Within the data below, count the lines that include "journée" and give only the count.

(Beginning of The input)

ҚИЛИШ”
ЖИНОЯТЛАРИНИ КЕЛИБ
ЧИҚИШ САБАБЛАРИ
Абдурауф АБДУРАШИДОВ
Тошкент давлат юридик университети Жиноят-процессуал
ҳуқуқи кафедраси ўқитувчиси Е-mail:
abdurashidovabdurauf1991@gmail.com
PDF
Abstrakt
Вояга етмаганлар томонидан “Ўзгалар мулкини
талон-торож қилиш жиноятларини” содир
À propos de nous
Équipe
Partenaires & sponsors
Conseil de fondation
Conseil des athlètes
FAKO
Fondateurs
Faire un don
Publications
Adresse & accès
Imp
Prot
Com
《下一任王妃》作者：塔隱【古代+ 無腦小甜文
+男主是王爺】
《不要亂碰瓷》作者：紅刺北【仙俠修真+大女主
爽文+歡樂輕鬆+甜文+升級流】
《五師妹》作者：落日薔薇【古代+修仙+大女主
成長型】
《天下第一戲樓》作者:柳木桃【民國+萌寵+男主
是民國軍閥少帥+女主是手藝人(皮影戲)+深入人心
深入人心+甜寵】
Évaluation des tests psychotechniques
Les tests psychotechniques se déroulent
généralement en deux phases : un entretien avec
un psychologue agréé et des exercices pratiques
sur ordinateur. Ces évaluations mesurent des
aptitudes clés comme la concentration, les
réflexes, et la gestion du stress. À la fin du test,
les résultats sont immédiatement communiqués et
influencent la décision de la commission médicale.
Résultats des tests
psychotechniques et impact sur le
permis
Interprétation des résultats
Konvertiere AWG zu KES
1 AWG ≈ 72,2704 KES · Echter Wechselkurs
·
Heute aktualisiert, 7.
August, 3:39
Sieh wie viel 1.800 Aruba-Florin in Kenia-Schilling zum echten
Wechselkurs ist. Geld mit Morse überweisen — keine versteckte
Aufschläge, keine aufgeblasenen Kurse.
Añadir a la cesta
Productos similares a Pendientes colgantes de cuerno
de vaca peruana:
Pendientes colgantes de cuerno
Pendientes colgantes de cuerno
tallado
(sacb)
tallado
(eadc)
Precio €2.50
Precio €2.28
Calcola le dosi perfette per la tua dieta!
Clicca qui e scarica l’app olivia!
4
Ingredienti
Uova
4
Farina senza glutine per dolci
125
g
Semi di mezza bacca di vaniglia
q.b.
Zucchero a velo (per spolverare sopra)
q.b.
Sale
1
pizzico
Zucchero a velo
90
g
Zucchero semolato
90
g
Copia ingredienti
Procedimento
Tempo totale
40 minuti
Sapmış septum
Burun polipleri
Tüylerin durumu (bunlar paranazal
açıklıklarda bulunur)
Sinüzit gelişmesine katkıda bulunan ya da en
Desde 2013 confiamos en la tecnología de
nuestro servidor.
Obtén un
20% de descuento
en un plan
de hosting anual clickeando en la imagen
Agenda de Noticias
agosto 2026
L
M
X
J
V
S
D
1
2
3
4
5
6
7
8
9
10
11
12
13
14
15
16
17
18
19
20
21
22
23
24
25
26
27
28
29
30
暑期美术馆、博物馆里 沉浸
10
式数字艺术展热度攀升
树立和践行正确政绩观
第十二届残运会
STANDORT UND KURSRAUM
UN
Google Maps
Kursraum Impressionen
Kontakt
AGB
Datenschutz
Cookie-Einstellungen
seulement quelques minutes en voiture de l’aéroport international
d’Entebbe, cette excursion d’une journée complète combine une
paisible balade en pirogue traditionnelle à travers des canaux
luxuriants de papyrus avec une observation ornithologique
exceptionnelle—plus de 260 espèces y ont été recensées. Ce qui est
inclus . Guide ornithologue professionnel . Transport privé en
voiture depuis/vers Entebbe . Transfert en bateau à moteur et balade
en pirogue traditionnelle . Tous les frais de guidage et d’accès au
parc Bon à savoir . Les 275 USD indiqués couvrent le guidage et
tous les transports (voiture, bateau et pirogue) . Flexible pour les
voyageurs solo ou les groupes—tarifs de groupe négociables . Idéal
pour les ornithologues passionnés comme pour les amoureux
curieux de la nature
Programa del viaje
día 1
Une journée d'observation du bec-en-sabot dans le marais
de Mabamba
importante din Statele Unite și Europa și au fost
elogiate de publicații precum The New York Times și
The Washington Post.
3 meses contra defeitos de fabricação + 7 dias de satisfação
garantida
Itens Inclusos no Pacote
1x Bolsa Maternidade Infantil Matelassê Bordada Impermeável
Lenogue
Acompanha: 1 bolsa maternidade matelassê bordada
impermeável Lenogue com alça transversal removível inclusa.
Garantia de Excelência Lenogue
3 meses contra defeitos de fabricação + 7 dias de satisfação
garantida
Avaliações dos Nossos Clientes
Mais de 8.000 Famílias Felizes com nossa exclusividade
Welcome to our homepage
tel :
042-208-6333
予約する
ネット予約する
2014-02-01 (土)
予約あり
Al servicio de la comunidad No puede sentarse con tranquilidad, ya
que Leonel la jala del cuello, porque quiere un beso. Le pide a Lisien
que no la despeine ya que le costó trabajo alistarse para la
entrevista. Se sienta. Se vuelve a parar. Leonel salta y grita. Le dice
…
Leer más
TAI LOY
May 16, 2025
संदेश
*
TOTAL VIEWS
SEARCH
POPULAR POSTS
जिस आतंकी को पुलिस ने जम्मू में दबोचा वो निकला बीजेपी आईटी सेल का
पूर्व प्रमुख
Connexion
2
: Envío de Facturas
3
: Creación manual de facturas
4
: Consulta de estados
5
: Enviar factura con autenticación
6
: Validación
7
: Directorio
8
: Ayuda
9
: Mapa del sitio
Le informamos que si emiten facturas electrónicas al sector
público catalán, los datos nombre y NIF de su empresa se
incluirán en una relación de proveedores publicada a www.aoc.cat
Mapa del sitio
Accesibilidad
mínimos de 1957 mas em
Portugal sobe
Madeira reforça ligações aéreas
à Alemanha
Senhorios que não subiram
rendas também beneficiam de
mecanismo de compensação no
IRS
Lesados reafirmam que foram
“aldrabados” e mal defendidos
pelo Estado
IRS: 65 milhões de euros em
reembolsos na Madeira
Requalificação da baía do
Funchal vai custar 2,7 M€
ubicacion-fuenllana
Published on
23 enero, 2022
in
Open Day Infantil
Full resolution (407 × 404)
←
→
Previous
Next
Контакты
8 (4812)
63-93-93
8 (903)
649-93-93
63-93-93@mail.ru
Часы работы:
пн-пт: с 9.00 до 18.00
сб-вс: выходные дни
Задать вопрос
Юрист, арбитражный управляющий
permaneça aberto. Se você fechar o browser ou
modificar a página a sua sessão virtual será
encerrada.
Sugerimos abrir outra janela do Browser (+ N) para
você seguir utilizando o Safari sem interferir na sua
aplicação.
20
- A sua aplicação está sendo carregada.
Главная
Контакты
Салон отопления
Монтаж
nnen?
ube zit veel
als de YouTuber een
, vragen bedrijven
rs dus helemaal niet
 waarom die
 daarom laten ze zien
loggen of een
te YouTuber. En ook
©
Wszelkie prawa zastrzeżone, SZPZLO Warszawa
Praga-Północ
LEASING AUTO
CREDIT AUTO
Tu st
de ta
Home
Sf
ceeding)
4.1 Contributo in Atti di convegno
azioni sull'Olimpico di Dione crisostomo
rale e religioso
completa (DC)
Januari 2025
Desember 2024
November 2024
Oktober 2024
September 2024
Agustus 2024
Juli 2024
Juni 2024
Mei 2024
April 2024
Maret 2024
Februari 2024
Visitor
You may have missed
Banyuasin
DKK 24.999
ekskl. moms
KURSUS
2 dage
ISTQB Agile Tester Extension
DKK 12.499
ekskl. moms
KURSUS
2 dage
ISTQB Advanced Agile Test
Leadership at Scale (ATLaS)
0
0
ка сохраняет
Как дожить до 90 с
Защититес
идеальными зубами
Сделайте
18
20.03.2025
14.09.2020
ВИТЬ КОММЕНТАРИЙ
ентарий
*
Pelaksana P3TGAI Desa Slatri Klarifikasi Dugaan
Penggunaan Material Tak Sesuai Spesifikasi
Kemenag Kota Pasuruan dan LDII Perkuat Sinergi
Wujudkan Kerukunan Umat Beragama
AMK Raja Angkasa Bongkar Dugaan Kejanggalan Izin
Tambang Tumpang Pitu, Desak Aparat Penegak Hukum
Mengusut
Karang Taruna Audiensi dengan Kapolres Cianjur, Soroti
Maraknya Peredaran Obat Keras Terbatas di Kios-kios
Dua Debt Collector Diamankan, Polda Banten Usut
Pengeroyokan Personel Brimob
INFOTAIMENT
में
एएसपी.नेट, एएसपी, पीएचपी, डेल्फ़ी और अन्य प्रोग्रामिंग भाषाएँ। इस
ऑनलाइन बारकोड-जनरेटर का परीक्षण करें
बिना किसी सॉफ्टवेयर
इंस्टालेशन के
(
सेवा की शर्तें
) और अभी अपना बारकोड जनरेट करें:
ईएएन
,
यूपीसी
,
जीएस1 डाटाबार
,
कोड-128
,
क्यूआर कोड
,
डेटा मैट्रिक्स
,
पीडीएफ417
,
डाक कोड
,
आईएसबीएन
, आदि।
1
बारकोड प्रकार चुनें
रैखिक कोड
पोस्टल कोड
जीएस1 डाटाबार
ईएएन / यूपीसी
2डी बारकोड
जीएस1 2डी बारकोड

(End of The input)

• [Exercise solution]
2